_What you are asked to do:_
In the records that follow, show each line where the word "status" is present.

_Stored data:_
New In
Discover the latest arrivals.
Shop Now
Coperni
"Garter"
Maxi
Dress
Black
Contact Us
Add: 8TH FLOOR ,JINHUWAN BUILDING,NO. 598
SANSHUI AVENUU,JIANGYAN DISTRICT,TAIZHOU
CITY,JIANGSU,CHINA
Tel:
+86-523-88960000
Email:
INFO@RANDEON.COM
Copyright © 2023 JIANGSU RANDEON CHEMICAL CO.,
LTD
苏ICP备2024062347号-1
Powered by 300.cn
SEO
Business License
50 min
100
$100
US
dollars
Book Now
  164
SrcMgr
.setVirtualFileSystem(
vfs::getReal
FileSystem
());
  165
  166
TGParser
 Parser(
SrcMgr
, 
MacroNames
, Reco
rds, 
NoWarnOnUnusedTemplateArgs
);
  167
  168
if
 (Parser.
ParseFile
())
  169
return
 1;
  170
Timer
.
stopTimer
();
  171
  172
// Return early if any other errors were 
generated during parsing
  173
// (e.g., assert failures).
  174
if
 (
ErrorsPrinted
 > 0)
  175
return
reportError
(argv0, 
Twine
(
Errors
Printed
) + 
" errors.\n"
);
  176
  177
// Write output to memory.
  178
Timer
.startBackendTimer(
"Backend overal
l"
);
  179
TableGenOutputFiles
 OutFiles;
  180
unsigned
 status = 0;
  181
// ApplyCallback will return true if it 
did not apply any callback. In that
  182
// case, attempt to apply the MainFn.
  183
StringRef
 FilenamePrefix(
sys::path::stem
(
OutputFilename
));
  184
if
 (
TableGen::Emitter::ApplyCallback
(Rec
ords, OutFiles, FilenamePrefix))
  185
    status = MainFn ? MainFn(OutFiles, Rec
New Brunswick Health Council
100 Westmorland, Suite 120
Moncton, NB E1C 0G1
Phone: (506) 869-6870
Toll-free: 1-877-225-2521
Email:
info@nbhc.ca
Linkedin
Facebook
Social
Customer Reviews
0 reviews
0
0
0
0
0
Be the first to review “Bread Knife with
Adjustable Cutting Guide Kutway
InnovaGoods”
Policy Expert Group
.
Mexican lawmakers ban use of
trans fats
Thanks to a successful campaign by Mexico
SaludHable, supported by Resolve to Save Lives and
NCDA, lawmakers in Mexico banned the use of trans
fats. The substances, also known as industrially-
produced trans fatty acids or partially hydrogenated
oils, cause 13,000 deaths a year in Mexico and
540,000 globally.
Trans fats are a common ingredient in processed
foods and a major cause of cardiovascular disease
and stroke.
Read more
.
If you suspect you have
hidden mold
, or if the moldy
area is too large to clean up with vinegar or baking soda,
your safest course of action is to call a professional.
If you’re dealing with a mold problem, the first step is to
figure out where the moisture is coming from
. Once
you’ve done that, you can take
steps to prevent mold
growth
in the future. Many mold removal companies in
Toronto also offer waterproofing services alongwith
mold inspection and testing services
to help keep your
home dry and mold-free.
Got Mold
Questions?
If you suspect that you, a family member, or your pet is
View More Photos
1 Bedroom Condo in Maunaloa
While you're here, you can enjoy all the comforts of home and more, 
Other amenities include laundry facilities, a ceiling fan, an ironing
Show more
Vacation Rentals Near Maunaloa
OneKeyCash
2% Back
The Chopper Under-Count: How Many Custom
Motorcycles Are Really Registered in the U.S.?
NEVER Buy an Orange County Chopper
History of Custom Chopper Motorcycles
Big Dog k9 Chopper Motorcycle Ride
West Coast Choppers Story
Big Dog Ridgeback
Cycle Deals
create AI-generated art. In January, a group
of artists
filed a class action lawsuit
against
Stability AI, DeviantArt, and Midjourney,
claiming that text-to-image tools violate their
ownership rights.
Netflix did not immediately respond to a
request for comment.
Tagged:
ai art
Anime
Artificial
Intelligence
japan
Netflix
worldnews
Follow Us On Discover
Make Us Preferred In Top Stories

--

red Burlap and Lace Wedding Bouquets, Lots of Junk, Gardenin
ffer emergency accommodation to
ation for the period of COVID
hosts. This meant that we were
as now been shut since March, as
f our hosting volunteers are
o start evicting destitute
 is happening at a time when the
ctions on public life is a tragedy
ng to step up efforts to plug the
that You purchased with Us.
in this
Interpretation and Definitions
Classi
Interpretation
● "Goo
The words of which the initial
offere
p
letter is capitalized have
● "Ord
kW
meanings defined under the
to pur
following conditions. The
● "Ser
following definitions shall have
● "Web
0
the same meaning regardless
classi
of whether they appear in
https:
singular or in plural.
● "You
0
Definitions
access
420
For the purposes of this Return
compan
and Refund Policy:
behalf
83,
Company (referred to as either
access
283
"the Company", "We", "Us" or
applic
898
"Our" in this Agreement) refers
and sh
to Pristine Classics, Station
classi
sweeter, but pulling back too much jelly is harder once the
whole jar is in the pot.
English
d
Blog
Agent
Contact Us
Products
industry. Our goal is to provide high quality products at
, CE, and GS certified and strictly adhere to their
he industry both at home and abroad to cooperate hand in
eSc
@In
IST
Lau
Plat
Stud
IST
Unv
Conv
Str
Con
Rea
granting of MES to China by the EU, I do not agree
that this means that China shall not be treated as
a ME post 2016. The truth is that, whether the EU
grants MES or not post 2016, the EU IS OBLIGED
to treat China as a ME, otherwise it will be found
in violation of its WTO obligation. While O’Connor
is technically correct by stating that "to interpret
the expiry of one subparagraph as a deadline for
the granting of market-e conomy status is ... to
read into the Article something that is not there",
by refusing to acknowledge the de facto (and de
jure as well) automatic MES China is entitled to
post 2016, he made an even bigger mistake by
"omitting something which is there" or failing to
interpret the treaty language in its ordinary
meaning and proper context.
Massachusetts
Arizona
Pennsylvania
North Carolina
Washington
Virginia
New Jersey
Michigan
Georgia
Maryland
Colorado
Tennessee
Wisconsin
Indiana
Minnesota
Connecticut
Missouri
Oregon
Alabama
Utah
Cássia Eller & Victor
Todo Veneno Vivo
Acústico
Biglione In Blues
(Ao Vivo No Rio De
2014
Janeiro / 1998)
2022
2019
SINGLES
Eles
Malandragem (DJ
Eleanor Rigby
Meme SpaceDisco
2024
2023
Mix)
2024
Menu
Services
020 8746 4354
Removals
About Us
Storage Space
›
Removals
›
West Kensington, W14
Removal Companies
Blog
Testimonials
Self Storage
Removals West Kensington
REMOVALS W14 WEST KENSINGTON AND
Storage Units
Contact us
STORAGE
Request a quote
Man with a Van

--

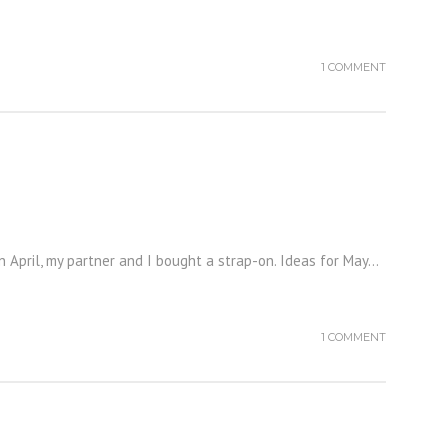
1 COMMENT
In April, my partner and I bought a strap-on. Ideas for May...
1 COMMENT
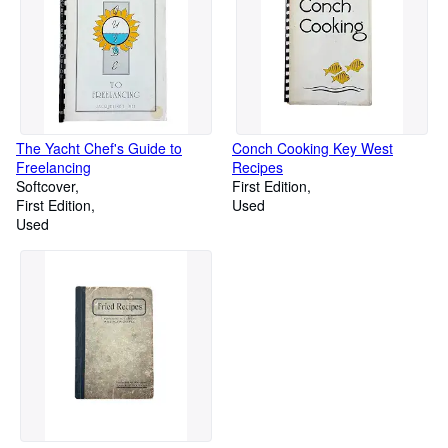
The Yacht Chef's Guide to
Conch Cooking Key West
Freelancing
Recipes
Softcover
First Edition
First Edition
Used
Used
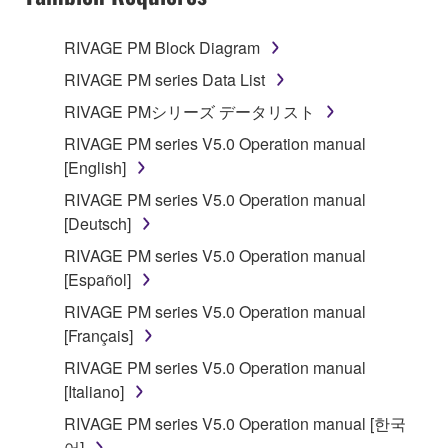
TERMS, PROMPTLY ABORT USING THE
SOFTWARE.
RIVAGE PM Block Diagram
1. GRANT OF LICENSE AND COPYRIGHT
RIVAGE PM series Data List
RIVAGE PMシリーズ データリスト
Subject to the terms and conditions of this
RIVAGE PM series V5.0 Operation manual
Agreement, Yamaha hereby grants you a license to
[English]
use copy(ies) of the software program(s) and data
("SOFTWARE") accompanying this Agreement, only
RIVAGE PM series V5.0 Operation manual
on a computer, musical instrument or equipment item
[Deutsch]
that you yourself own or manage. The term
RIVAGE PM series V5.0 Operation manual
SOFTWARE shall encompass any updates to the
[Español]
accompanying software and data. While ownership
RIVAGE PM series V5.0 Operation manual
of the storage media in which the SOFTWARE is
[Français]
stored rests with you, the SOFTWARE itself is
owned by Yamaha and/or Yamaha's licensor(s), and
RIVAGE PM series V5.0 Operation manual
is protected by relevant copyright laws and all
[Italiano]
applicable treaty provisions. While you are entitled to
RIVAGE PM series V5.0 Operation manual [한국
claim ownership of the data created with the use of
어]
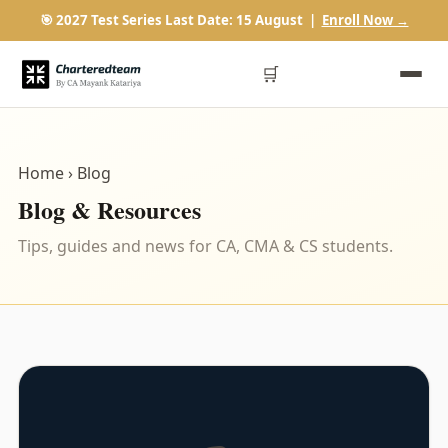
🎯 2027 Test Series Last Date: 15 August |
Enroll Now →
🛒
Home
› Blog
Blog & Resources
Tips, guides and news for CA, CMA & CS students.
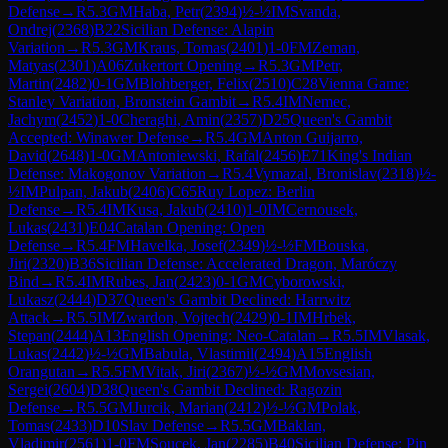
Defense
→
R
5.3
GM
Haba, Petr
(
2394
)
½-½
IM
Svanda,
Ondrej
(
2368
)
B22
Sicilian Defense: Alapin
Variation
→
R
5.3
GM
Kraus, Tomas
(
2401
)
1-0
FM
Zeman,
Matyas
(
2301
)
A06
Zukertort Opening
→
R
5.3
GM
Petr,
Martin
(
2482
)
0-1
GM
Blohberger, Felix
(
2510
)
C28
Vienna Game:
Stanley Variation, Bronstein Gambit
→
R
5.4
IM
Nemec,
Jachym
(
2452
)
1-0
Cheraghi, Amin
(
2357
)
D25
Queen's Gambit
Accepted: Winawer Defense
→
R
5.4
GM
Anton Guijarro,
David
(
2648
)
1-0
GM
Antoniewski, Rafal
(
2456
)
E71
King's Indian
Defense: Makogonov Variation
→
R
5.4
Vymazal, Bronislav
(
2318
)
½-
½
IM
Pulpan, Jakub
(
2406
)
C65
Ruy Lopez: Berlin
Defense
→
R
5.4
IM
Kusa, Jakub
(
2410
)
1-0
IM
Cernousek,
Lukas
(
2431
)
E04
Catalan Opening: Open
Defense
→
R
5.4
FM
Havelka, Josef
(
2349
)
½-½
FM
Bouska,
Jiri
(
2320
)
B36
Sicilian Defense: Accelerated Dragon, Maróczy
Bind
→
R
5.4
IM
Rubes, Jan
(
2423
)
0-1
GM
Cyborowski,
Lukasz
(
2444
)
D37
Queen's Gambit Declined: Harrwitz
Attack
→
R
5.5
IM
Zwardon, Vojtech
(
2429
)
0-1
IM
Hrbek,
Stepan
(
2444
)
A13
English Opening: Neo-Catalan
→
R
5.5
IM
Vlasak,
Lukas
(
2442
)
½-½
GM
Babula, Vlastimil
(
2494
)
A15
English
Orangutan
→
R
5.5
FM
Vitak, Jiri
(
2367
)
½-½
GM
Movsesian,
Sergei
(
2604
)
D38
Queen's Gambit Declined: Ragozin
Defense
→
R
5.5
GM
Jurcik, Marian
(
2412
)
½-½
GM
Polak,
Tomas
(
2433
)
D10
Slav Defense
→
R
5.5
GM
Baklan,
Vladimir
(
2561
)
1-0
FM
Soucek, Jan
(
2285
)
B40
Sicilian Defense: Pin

_Worked solution:_
 status = 0;
    status = MainFn ? MainFn(OutFiles, Rec
the granting of market-e conomy status is ... to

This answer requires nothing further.